[Page layout parsing data]
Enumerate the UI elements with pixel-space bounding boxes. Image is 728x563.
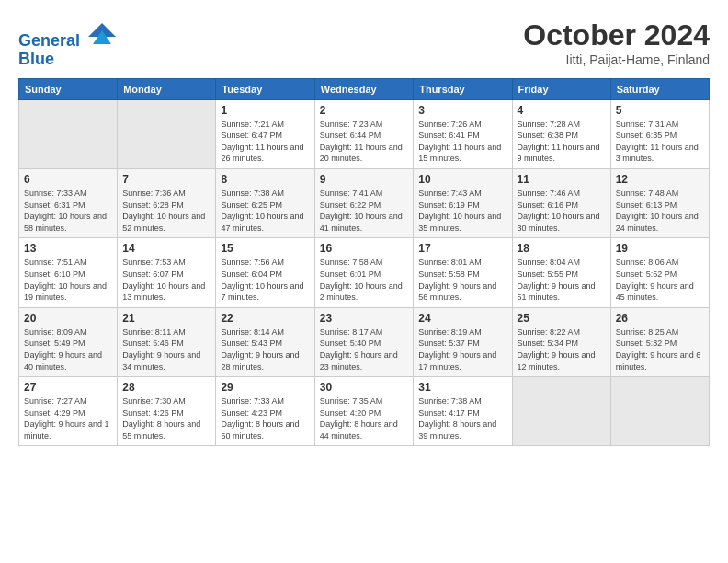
day-detail: Sunrise: 7:51 AM Sunset: 6:10 PM Dayligh… [24, 257, 112, 303]
calendar-cell: 24Sunrise: 8:19 AM Sunset: 5:37 PM Dayli… [414, 307, 512, 376]
day-number: 8 [221, 173, 309, 186]
day-number: 24 [418, 312, 506, 325]
day-number: 13 [24, 242, 112, 255]
calendar-cell: 6Sunrise: 7:33 AM Sunset: 6:31 PM Daylig… [19, 168, 118, 237]
calendar-cell: 9Sunrise: 7:41 AM Sunset: 6:22 PM Daylig… [314, 168, 414, 237]
day-number: 20 [24, 312, 112, 325]
day-detail: Sunrise: 7:31 AM Sunset: 6:35 PM Dayligh… [616, 119, 704, 165]
calendar-cell: 28Sunrise: 7:30 AM Sunset: 4:26 PM Dayli… [118, 377, 216, 446]
day-detail: Sunrise: 7:48 AM Sunset: 6:13 PM Dayligh… [616, 188, 704, 234]
calendar-cell: 17Sunrise: 8:01 AM Sunset: 5:58 PM Dayli… [414, 238, 512, 307]
day-number: 11 [518, 173, 606, 186]
col-friday: Friday [512, 78, 610, 99]
week-row-2: 6Sunrise: 7:33 AM Sunset: 6:31 PM Daylig… [19, 168, 710, 237]
calendar-cell: 15Sunrise: 7:56 AM Sunset: 6:04 PM Dayli… [216, 238, 314, 307]
day-number: 4 [518, 104, 606, 117]
day-number: 23 [320, 312, 409, 325]
day-number: 18 [518, 242, 606, 255]
calendar-cell: 31Sunrise: 7:38 AM Sunset: 4:17 PM Dayli… [414, 377, 512, 446]
day-detail: Sunrise: 7:27 AM Sunset: 4:29 PM Dayligh… [24, 396, 112, 442]
calendar-cell: 4Sunrise: 7:28 AM Sunset: 6:38 PM Daylig… [512, 99, 610, 168]
calendar-cell [610, 377, 709, 446]
logo: General Blue [18, 18, 116, 69]
logo-general: General [18, 31, 80, 50]
col-wednesday: Wednesday [314, 78, 414, 99]
day-detail: Sunrise: 7:38 AM Sunset: 6:25 PM Dayligh… [221, 188, 309, 234]
day-detail: Sunrise: 8:14 AM Sunset: 5:43 PM Dayligh… [221, 327, 309, 373]
day-detail: Sunrise: 8:19 AM Sunset: 5:37 PM Dayligh… [418, 327, 506, 373]
calendar-cell: 14Sunrise: 7:53 AM Sunset: 6:07 PM Dayli… [118, 238, 216, 307]
calendar-cell: 29Sunrise: 7:33 AM Sunset: 4:23 PM Dayli… [216, 377, 314, 446]
day-detail: Sunrise: 7:46 AM Sunset: 6:16 PM Dayligh… [518, 188, 606, 234]
calendar-table: Sunday Monday Tuesday Wednesday Thursday… [18, 78, 710, 447]
calendar-cell: 22Sunrise: 8:14 AM Sunset: 5:43 PM Dayli… [216, 307, 314, 376]
logo-blue: Blue [18, 50, 54, 68]
week-row-1: 1Sunrise: 7:21 AM Sunset: 6:47 PM Daylig… [19, 99, 710, 168]
calendar-cell: 8Sunrise: 7:38 AM Sunset: 6:25 PM Daylig… [216, 168, 314, 237]
day-number: 28 [122, 381, 210, 394]
day-detail: Sunrise: 8:11 AM Sunset: 5:46 PM Dayligh… [122, 327, 210, 373]
day-number: 31 [418, 381, 506, 394]
day-detail: Sunrise: 8:25 AM Sunset: 5:32 PM Dayligh… [616, 327, 704, 373]
calendar-cell [512, 377, 610, 446]
day-detail: Sunrise: 7:21 AM Sunset: 6:47 PM Dayligh… [221, 119, 309, 165]
calendar-cell: 30Sunrise: 7:35 AM Sunset: 4:20 PM Dayli… [314, 377, 414, 446]
location: Iitti, Paijat-Hame, Finland [523, 52, 710, 67]
calendar-cell: 18Sunrise: 8:04 AM Sunset: 5:55 PM Dayli… [512, 238, 610, 307]
day-number: 6 [24, 173, 112, 186]
day-number: 17 [418, 242, 506, 255]
day-detail: Sunrise: 8:01 AM Sunset: 5:58 PM Dayligh… [418, 257, 506, 303]
day-number: 10 [418, 173, 506, 186]
calendar-cell: 3Sunrise: 7:26 AM Sunset: 6:41 PM Daylig… [414, 99, 512, 168]
week-row-5: 27Sunrise: 7:27 AM Sunset: 4:29 PM Dayli… [19, 377, 710, 446]
day-number: 21 [122, 312, 210, 325]
day-detail: Sunrise: 7:26 AM Sunset: 6:41 PM Dayligh… [418, 119, 506, 165]
col-sunday: Sunday [19, 78, 118, 99]
day-detail: Sunrise: 7:36 AM Sunset: 6:28 PM Dayligh… [122, 188, 210, 234]
calendar-cell: 2Sunrise: 7:23 AM Sunset: 6:44 PM Daylig… [314, 99, 414, 168]
calendar-cell: 26Sunrise: 8:25 AM Sunset: 5:32 PM Dayli… [610, 307, 709, 376]
calendar-cell: 7Sunrise: 7:36 AM Sunset: 6:28 PM Daylig… [118, 168, 216, 237]
day-number: 1 [221, 104, 309, 117]
calendar-cell: 25Sunrise: 8:22 AM Sunset: 5:34 PM Dayli… [512, 307, 610, 376]
calendar-cell: 11Sunrise: 7:46 AM Sunset: 6:16 PM Dayli… [512, 168, 610, 237]
header-row: Sunday Monday Tuesday Wednesday Thursday… [19, 78, 710, 99]
logo-icon [88, 18, 116, 46]
day-detail: Sunrise: 8:04 AM Sunset: 5:55 PM Dayligh… [518, 257, 606, 303]
week-row-3: 13Sunrise: 7:51 AM Sunset: 6:10 PM Dayli… [19, 238, 710, 307]
day-number: 14 [122, 242, 210, 255]
page-header: General Blue October 2024 Iitti, Paijat-… [18, 18, 710, 69]
calendar-cell: 10Sunrise: 7:43 AM Sunset: 6:19 PM Dayli… [414, 168, 512, 237]
week-row-4: 20Sunrise: 8:09 AM Sunset: 5:49 PM Dayli… [19, 307, 710, 376]
calendar-cell: 21Sunrise: 8:11 AM Sunset: 5:46 PM Dayli… [118, 307, 216, 376]
title-block: October 2024 Iitti, Paijat-Hame, Finland [523, 18, 710, 67]
calendar-cell: 20Sunrise: 8:09 AM Sunset: 5:49 PM Dayli… [19, 307, 118, 376]
col-monday: Monday [118, 78, 216, 99]
day-detail: Sunrise: 7:23 AM Sunset: 6:44 PM Dayligh… [320, 119, 409, 165]
calendar-cell: 1Sunrise: 7:21 AM Sunset: 6:47 PM Daylig… [216, 99, 314, 168]
calendar-body: 1Sunrise: 7:21 AM Sunset: 6:47 PM Daylig… [19, 99, 710, 446]
col-saturday: Saturday [610, 78, 709, 99]
day-number: 3 [418, 104, 506, 117]
calendar-cell: 16Sunrise: 7:58 AM Sunset: 6:01 PM Dayli… [314, 238, 414, 307]
day-number: 29 [221, 381, 309, 394]
day-detail: Sunrise: 7:58 AM Sunset: 6:01 PM Dayligh… [320, 257, 409, 303]
day-detail: Sunrise: 7:56 AM Sunset: 6:04 PM Dayligh… [221, 257, 309, 303]
day-detail: Sunrise: 7:53 AM Sunset: 6:07 PM Dayligh… [122, 257, 210, 303]
calendar-cell: 13Sunrise: 7:51 AM Sunset: 6:10 PM Dayli… [19, 238, 118, 307]
day-detail: Sunrise: 7:38 AM Sunset: 4:17 PM Dayligh… [418, 396, 506, 442]
calendar-header: Sunday Monday Tuesday Wednesday Thursday… [19, 78, 710, 99]
day-number: 25 [518, 312, 606, 325]
day-detail: Sunrise: 8:22 AM Sunset: 5:34 PM Dayligh… [518, 327, 606, 373]
day-number: 16 [320, 242, 409, 255]
day-detail: Sunrise: 7:33 AM Sunset: 6:31 PM Dayligh… [24, 188, 112, 234]
calendar-cell: 19Sunrise: 8:06 AM Sunset: 5:52 PM Dayli… [610, 238, 709, 307]
col-thursday: Thursday [414, 78, 512, 99]
day-detail: Sunrise: 7:35 AM Sunset: 4:20 PM Dayligh… [320, 396, 409, 442]
day-detail: Sunrise: 7:43 AM Sunset: 6:19 PM Dayligh… [418, 188, 506, 234]
day-number: 19 [616, 242, 704, 255]
month-title: October 2024 [523, 18, 710, 52]
day-number: 26 [616, 312, 704, 325]
day-number: 12 [616, 173, 704, 186]
calendar-cell [118, 99, 216, 168]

The problem: Your task is to copy every line of the entries that contains the string "Wednesday".

Completed exercise:
col-wednesday: Wednesday [314, 78, 414, 99]
calendar-table: Sunday Monday Tuesday Wednesday Thursday… [18, 78, 710, 447]
header-row: Sunday Monday Tuesday Wednesday Thursday… [19, 78, 710, 99]
calendar-header: Sunday Monday Tuesday Wednesday Thursday… [19, 78, 710, 99]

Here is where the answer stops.